Source: Birding 1
Length of Segment: 00:01:11
Hi, I'm Dr. Jerry Jackson, out with the wild things. Being a birder begins at home, and it's infectious. Watch out! Before long your kids, spouse, and friends will be birders, too. There's a lot going on in your backyard and birding often begins there. Keeping a yard list of birds can reveal a surprising diversity of visitors and the annual patterns of their appearance. It can also begin to show you how changes in neighborhood habitats and the feeders, bird houses, and bird baths you provide influence local birds.
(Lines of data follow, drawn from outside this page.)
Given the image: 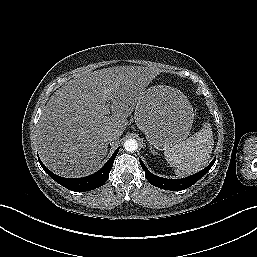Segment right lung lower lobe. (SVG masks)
Here are the masks:
<instances>
[{
  "mask_svg": "<svg viewBox=\"0 0 257 257\" xmlns=\"http://www.w3.org/2000/svg\"><path fill=\"white\" fill-rule=\"evenodd\" d=\"M119 151V148L113 153L111 158L106 162V164L96 173L83 177V178H63L53 174L49 171L41 160L38 158L40 165L44 169V171L57 183L64 186L65 188L75 191V192H82V191H90L94 190L100 186H102L108 179L109 173L111 171L114 159Z\"/></svg>",
  "mask_w": 257,
  "mask_h": 257,
  "instance_id": "obj_1",
  "label": "right lung lower lobe"
}]
</instances>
You don't have to hike miles of trails to be a birder, but you may soon find yourself following the lure of the list as you visit such birding hot-spots as Corkscrew Sanctuary or Ding Darling National Wildlife Refuge. Once you've become acquainted with backyard regulars, you're going to want to see some of those brilliant colors and watch some of their fascinating behavior a bit more closely. You're going to want some binoculars. You're also going to want to be able to identify new birds as they appear; you'll need a field guide. On this week's 'With the Wild Things' we'll focus on the things to look for before purchasing a pair of binoculars or a field guide.
'With the Wild Things' is produced at the Whitaker Center in the College of Arts and Sciences at Florida Gulf Coast University. For 'The Wild Things', I'm Dr. Jerry Jackson.